US physician allegedly maintained financial stake in treating Charlie Gard

Officials at the Great Ormond Street Hospital for Children in London claim the U.S. physician who advocated for 11-month-old Charlie Gard to undergo an experimental treatment maintained a financial stake in the therapy.

In a statement following Chris Gard and Connie Yates' decision to take their son off of life support Monday, hospital officials said Michio Hirano, MD, chief of the division of neuromuscular disorders and director of the H. Houston Merritt Clinical Research Center at New York City-based Columbia University Medical Center, admitted during court proceedings July 13 he "retain[ed] a financial interest in some of the NBT compounds he proposed prescribing for Charlie."

Dr.
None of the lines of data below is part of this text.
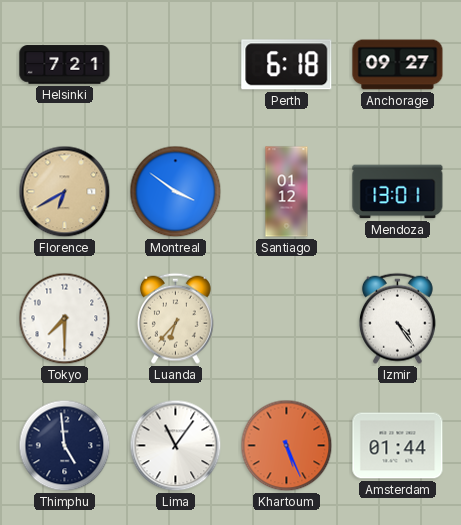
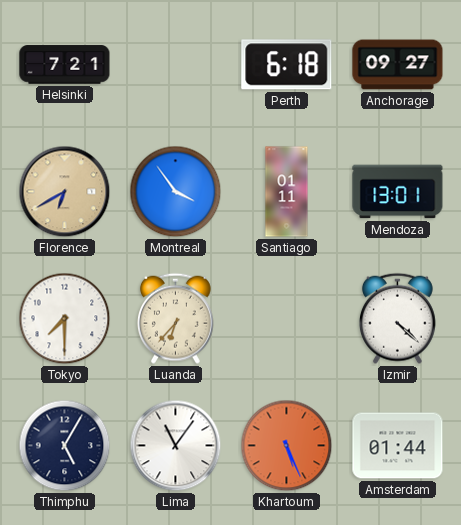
Montreal: 3:51 -> 3:54
Santiago: 01:12 -> 01:11
Izmir: 4:24 -> 4:22
Thimphu: 4:59 -> 5:05
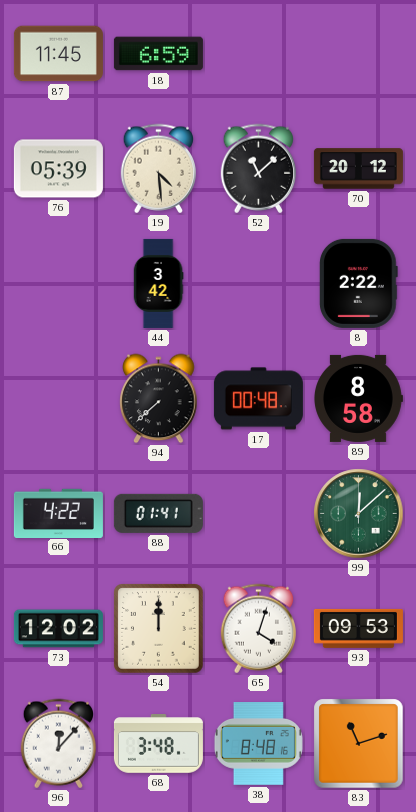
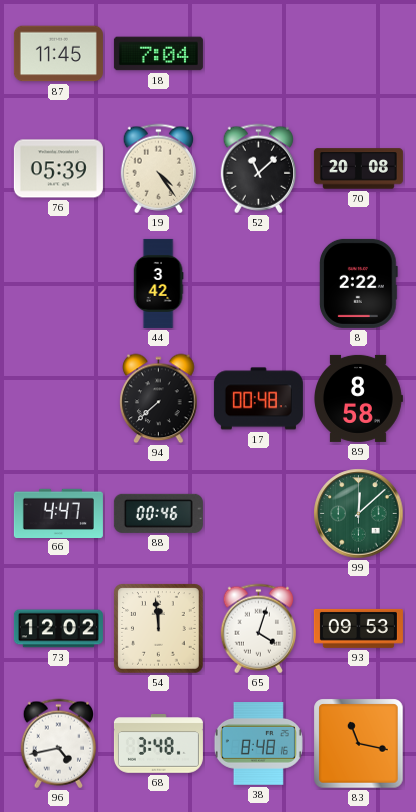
18: 6:59 -> 7:04
19: 4:29 -> 4:24
70: 20:12 -> 20:08
66: 4:22 -> 4:47
88: 01:41 -> 00:46
54: 12:00 -> 11:59
96: 12:07 -> 4:43
83: 11:12 -> 11:17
Hirano proposed Charlie undergo nucleoside bypass therapy, which he claimed had a small chance of improving some of Charlie's symptoms, CNN reports. Charlie was diagnosed with infantile onset encephalomyopathic mitochondrial DNA depletion syndrome, an autosomal recessive disorder that causes a drop in an individual's mitochondrial DNA in affected tissues. There is no cure for the disease.

GOSHC officials said Dr. Hirano also admitted during court proceedings "not only had he not visited the hospital to examine Charlie … he had not read Charlie's contemporaneous medical records or viewed Charlie's brain imaging or read all of the second opinions about Charlie's condition … or even read the judge's [April 11] decision."

Charlie's parents returned to court July 25 seeking permission to allow their son to spend his final days at home instead of at the hospital. However, hospital officials said during the court proceedings the "invasive ventilation [Charlie] requires can only be provided in a hospital setting," Reuters reports.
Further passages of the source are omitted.